Your connection to wild places had to start somewhere.  And from that beginning, your love has grown, impacting your life in ways that you never expected, and helping you to define the core values that you live by each day.  But what if nobody had ever exposed you to nature?  Would you think about protecting our wild places?  Would you know how they are threatened?  Would you care at all?

There is magic in nature.  It is intrinsic and intangible.  It simply exists.  And that is why we love it so.  Nobody has to explain the feeling you get at the end of a long hike, or when topping out on a challenging climb, or at the bottom of a powder run on a bluebird day.  Words fail to capture those moments.  They are magic.  And we all feel it.

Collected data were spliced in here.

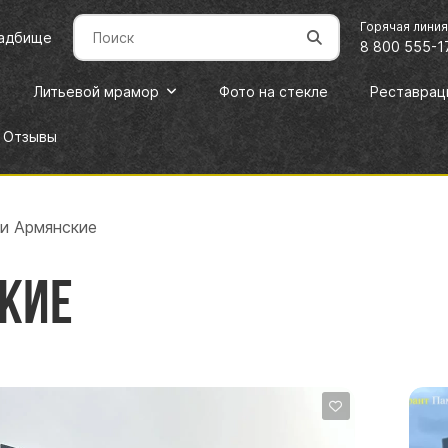
Горячая лини
ладбище
8 800 555-1
Литьевой мрамор
Фото на стекле
Реставрац
Отзывы
и Армянские
кие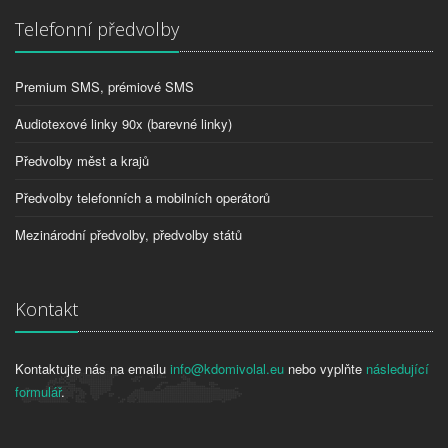
Telefonní předvolby
Premium SMS, prémiové SMS
Audiotexové linky 90x (barevné linky)
Předvolby měst a krajů
Předvolby telefonních a mobilních operátorů
Mezinárodní předvolby, předvolby států
Kontakt
Kontaktujte nás na emailu
info@kdomivolal.eu
nebo vyplňte
následující
formulář
.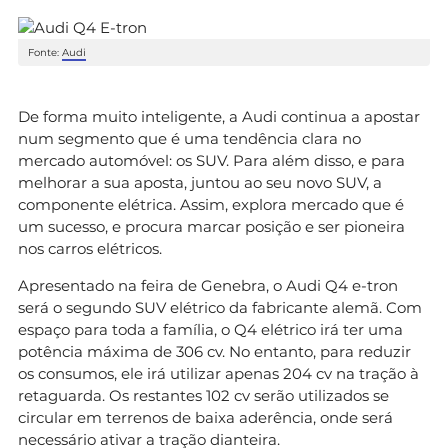
Fonte:
Audi
De forma muito inteligente, a Audi continua a apostar
num segmento que é uma tendência clara no
mercado automóvel: os SUV. Para além disso, e para
melhorar a sua aposta, juntou ao seu novo SUV, a
componente elétrica. Assim, explora mercado que é
um sucesso, e procura marcar posição e ser pioneira
nos carros elétricos.
Apresentado na feira de Genebra, o Audi Q4 e-tron
será o segundo SUV elétrico da fabricante alemã. Com
espaço para toda a família, o Q4 elétrico irá ter uma
potência máxima de 306 cv. No entanto, para reduzir
os consumos, ele irá utilizar apenas 204 cv na tração à
retaguarda. Os restantes 102 cv serão utilizados se
circular em terrenos de baixa aderência, onde será
necessário ativar a tração dianteira.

And just one magic moment can change a life.  For my students, this trip was life changing.  When they reflect back upon high school, they won’t likely remember vocab words, algebra tests, or individual essays.  But they will remember sunrise on top of a mountain that they had climbed.  And though this trip was not epic by many standards, adventure is relative.  Having never even camped, my students carried forty-pound packs up 2,000 feet of elevation in order to eat and sleep on a mountaintop.  It gave them a sense of accomplishment and it opened their eyes to a new perspective.  For them, this was the definition of epic.  

Monday, November 25, 2013

My Message

We live in a world that seems to be growing ever the more complicated with each passing year. As a global community, we face a multitude of problems that threaten to undermine our current mode of existence. Some of the challenges we will face in this century, ranging from climate change to global economic competition to resource depletion, will have widespread effects on our way of life. And how well we respond to these challenges- as a nation and as a human race – will depend largely upon how well we prepare our youth to take on the challenges of their lifetime.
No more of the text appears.